» **Stored entries**:
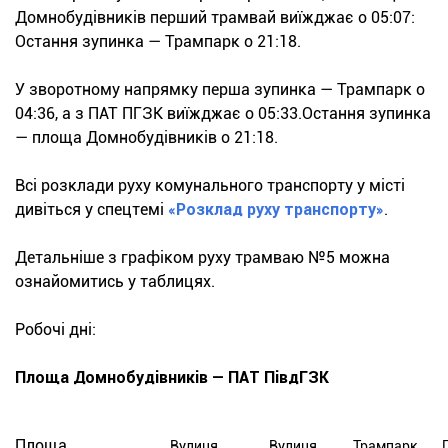
Домнобудівників перший трамвай виїжджає о 05:07:
Остання зупинка — Трампарк о 21:18.
У зворотному напрямку перша зупинка — Трампарк о
04:36, а з ПАТ ПГЗК виїжджає о 05:33.Остання зупинка
— площа Домнобудівників о 21:18.
Всі розклади руху комунального транспорту у місті
дивіться у спецтемі
«Розклад руху транспорту»
.
Детальніше з графіком руху трамваю №5 можна
ознайомитись у таблицях.
Робочі дні:
Площа Домнобудівників — ПАТ ПівдГЗК
Площа
Вулиця
Вулиця
Трампарк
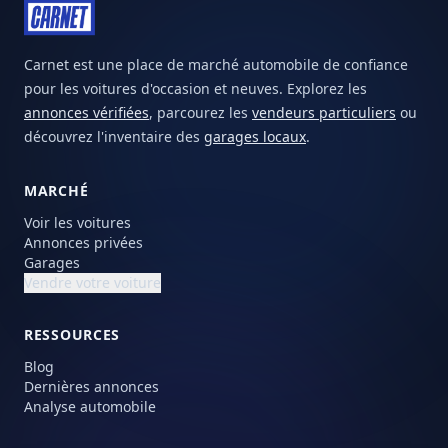
Carnet est une place de marché automobile de confiance
pour les voitures d'occasion et neuves. Explorez les
annonces vérifiées
, parcourez les
vendeurs particuliers
ou
découvrez l'inventaire des
garages locaux
.
MARCHÉ
Voir les voitures
Annonces privées
Garages
Vendre votre voiture
RESSOURCES
Blog
Dernières annonces
Analyse automobile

» **Problem to solve**: Beginning at the line that contains "дивіться у спецтемі", give the remaining lines of the records again exactly, through the last one. Leave out pictures.

» **Exercise answer**:
дивіться у спецтемі
«Розклад руху транспорту»
.
Детальніше з графіком руху трамваю №5 можна
ознайомитись у таблицях.
Робочі дні:
Площа Домнобудівників — ПАТ ПівдГЗК
Площа
Вулиця
Вулиця
Трампарк
Carnet est une place de marché automobile de confiance
pour les voitures d'occasion et neuves. Explorez les
annonces vérifiées
, parcourez les
vendeurs particuliers
ou
découvrez l'inventaire des
garages locaux
.
MARCHÉ
Voir les voitures
Annonces privées
Garages
Vendre votre voiture
RESSOURCES
Blog
Dernières annonces
Analyse automobile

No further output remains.